Please make sure that the men and women in your care have opportunities to socialise safely. Rule 44 defines prolonged solitary confinement – specified as 15 or more days of confinement for 22 or more hours a day without meaningful human contact – as a form of torture. Yet in Mississippi many prisoners are subject to such confinement, sometimes for months at a time, not even as punishment, but simply as a result of low staffing levels.

Please make sure that the men and women in your care are able to maintain their ties to family and friends outside. Such contacts are essential for prisoners welfare in prison and for their hopes of eventual reintegration. Yet visitation is regularly denied or cancelled, sometimes because of staffing issues or other factors unrelated to the individual prisoner.

Please make sure that the men and women in your care are supported in growing and reforming and leading decent lives. Your website states that "While incarcerated, offenders are offered treatment, education, and vocational programs that will assist them in becoming a productive member of their community once released." But we are regularly told that for many prisoners there is no rehabilitation on offer in MDOC. No work. No treatment. No education. No library. No training. No guidance. We can find no published figures for expenditure on such matters – if any such expenditure takes place at all, it is included at the very end of a very long list of unrelated “other” items, all of which have to be found from just a few dollars per prisoner per day.

If you have read this far, thank you. All of the above are matters of basic human rights, and covered by the Standard Minimum Rules which apply world-wide, even in the poorest countries. How can we NOT demand these things for the prisoners of Mississippi? And how can you, in your position, refuse them?

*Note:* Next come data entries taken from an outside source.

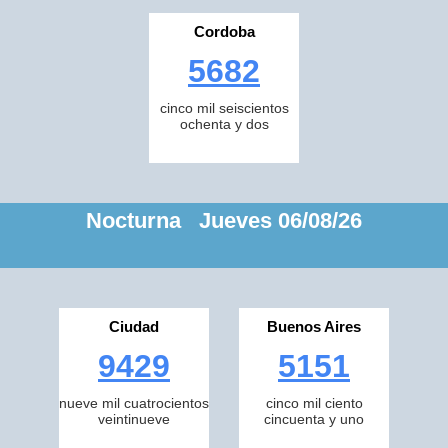
Cordoba
5682
cinco mil seiscientos
ochenta y dos
Nocturna Jueves 06/08/26
Ciudad
Buenos Aires
9429
5151
nueve mil cuatrocientos
cinco mil ciento
veintinueve
cincuenta y uno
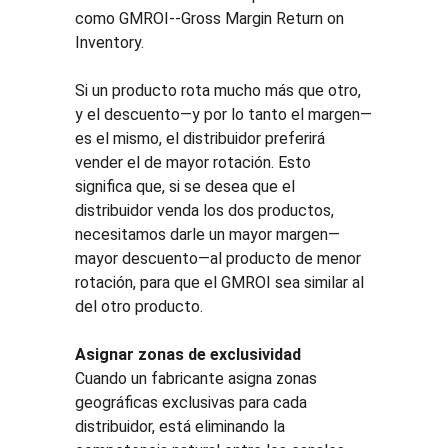
como GMROI--Gross Margin Return on 
Inventory.
Si un producto rota mucho más que otro, 
y el descuento—y por lo tanto el margen—
es el mismo, el distribuidor preferirá 
vender el de mayor rotación. Esto 
significa que, si se desea que el 
distribuidor venda los dos productos, 
necesitamos darle un mayor margen—
mayor descuento—al producto de menor 
rotación, para que el GMROI sea similar al 
del otro producto.
Asignar zonas de exclusividad
Cuando un fabricante asigna zonas 
geográficas exclusivas para cada 
distribuidor, está eliminando la 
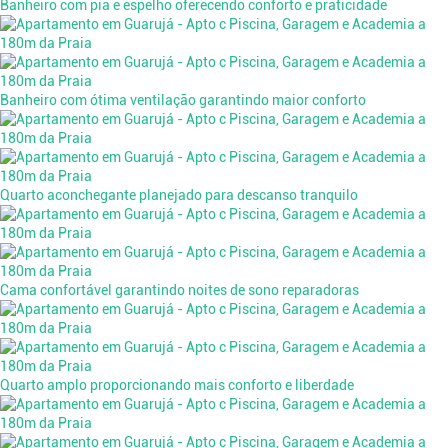
Banheiro com pia e espelho oferecendo conforto e praticidade
Banheiro com ótima ventilação garantindo maior conforto
Quarto aconchegante planejado para descanso tranquilo
Cama confortável garantindo noites de sono reparadoras
Quarto amplo proporcionando mais conforto e liberdade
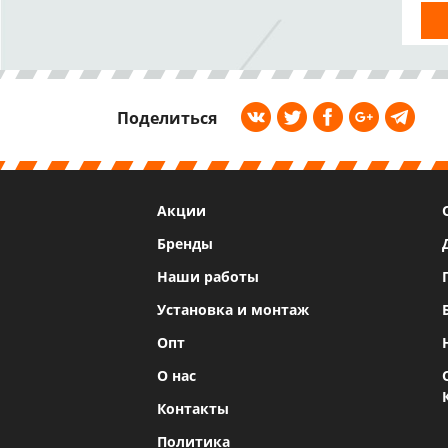
Поделиться
Акции
Бренды
Наши работы
Установка и монтаж
Опт
О нас
Контакты
Политика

But this is a new decade, and even beyond all these, I have one more request of you. (I know, I know. I have made a long list of requests already, and your service is desperately underfunded.) But you have read this far, so I’m going to ask. My other requests all add to the demands on your funding, but this last one could reduce those demands.

Please work to make sure that the men and women in your care have access to parole. Access to parole gives prisoners the hope of a second chance, an incentive to reform. It allows reformed prisoners to leave the prison system and become productive citizens. It avoids the pointless waste of lives that pose no threat. It could reduce the desperate burden of mass incarceration that affects the whole of Mississippi society, in so many ways. It could reduce the overcrowding and inadequate resources which contributed to the recent troubles.

Despite the legal reforms in 2014, many prisoners are still denied access to parole – and not just those to whom the court has awarded sentences ‘without parole’. For example, a kid of 18 who is sentenced to life for a violent offence – not Life Without Parole - will have to serve a minimum of 47 years, till they are 65, with no parole, regardless of whether they reform. This is disproportionate, wretched, soul destroying. It adds to the burdens on your service, and on families and on communities. It robs young prisoners of hope. To address this – for young prisoners in particular but also for all prisoners - just one action is necessary. The State of Mississippi has to repeal MS 47-7-3 (1)e-g. To do so would not mean that dangerous prisoners had to be released. But it would allow the Parole Board to release prisoners who have served enough time, who pose no ongoing risk and who are ready to start a new and decent life. So much benefit could flow from this. Please, Ms Hall, tell your colleagues that it is time for this reform.

Thank you for reading this letter. We hope that you have read it in the spirit in which we have sent it. You are at the start of a huge challenge, and despite the restrictions of budget and resources, you are a profoundly influential figure. We call on you to use that influence to make the 2020s a better decade for Mississippi and its prisoners. Please make us proud of you.

Yours sincerely,

Carly Rheilan, and all those undersigned.